Seems common that gas job don't like to use the term diesel. Instead they like to call it TFSI or something similar. http://en.wikipedia.org/wiki/Turbo_fuel_stratified_injection Also there are many variations, some simply inject into the cyl, and spark very similar to how it's done with manifold / port injection. Then others inject fuel similar to how it's done with diesel. A key problem for the gas jobs is that the high pressure pumps are very difficult to manufacture relative to manifold / port injection pumps. Turns out diesel is very much a lubricant, while gas is a solvent. So it becomes kind of hard to keep things sliding smoothly while generating high pressures. Any how, the TFSI engines will switch between traditional gas, and traditional diesel. Basically the turbo can boost such that you have detonation pressures or non-detonation pressures.
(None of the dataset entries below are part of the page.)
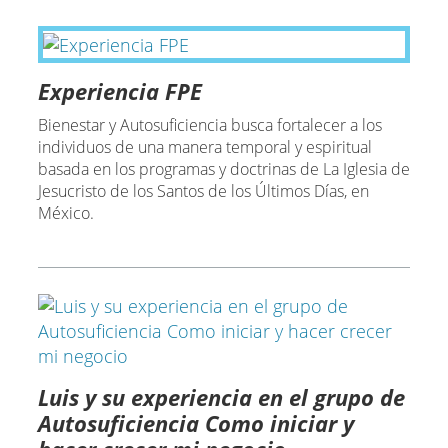
Experiencia FPE
Bienestar y Autosuficiencia busca fortalecer a los
individuos de una manera temporal y espiritual
basada en los programas y doctrinas de La Iglesia de
Jesucristo de los Santos de los Últimos Días, en
México.
Luis y su experiencia en el grupo de
Autosuficiencia Como iniciar y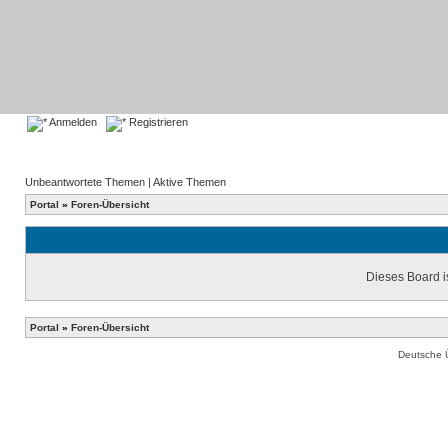
Anmelden
Registrieren
Unbeantwortete Themen
|
Aktive Themen
Portal
»
Foren-Übersicht
Dieses Board is
Portal
»
Foren-Übersicht
Deutsche 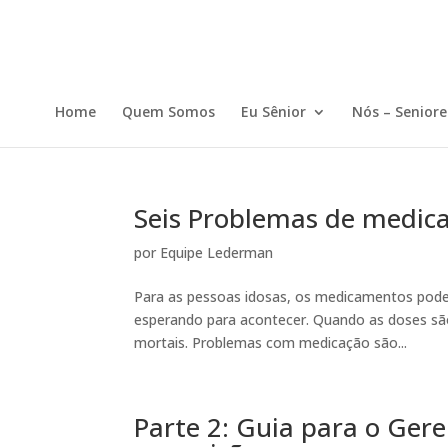
Home
Quem Somos
Eu Sênior
Nós – Seniore
Seis Problemas de medica
por
Equipe Lederman
Para as pessoas idosas, os medicamentos pode
esperando para acontecer. Quando as doses sã
mortais. Problemas com medicação são...
Parte 2: Guia para o Ge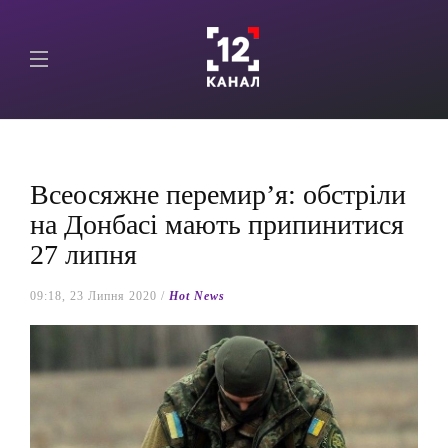
Всеосяжне перемир’я: обстріли
на Донбасі мають припинитися
27 липня
09:18, 23 Липня 2020 /
Hot News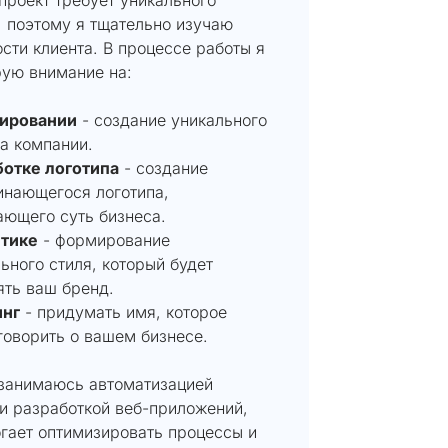
, поэтому я тщательно изучаю
сти клиента. В процессе работы я
рую внимание на:
ировании
- создание уникального
а компании.
ботке логотипа
- создание
инающегося логотипа,
ющего суть бизнеса.
тике
- формирование
ьного стиля, который будет
ять ваш бренд.
нг
- придумать имя, которое
говорить о вашем бизнесе.
 занимаюсь автоматизацией
и разработкой веб-приложений,
огает оптимизировать процессы и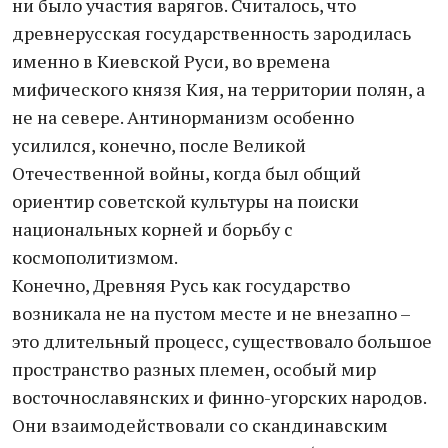
ни было участия варягов. Считалось, что
древнерусская государственность зародилась
именно в Киевской Руси, во времена
мифического князя Кия, на территории полян, а
не на севере. Антинорманизм особенно
усилился, конечно, после Великой
Отечественной войны, когда был общий
ориентир советской культуры на поиски
национальных корней и борьбу с
космополитизмом.
Конечно, Древняя Русь как государство
возникала не на пустом месте и не внезапно –
это длительный процесс, существовало большое
пространство разных племен, особый мир
восточнославянских и финно-угорских народов.
Они взаимодействовали со скандинавским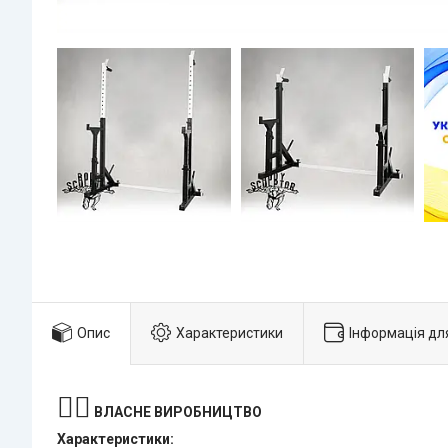
Опис
Характеристики
Інформація дл
🏋️‍♂️
ВЛАСНЕ ВИРОБНИЦТВО
Характеристики: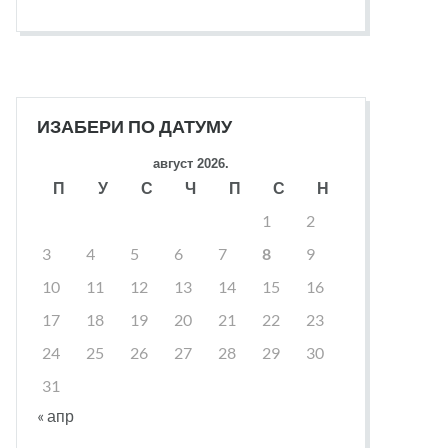
ИЗАБЕРИ ПО ДАТУМУ
август 2026.
П
У
С
Ч
П
С
Н
1
2
3
4
5
6
7
8
9
10
11
12
13
14
15
16
17
18
19
20
21
22
23
24
25
26
27
28
29
30
31
« апр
Then it can spark as required.

A friend recently sent me this link http://www.myhero.ws/hero.asp?hero=Envirofit_Tech_2005 if we could find a way to make small engines work with these high pressures, I think we'd have something of interest. Picture being able to safely add a high boost turbo with out changing the pistons. AKA you prevent detonation by limiting the fuel dispensed, slowing down the flame front and decreasing the cyl pressure such that it's at safe levels. That would be really interesting, and small engines are cheap to blow up. Once it's done on a small engine, it would be a natural progression to a larger engine.

Yup, would be interesting, but I have no idea how to make it happen.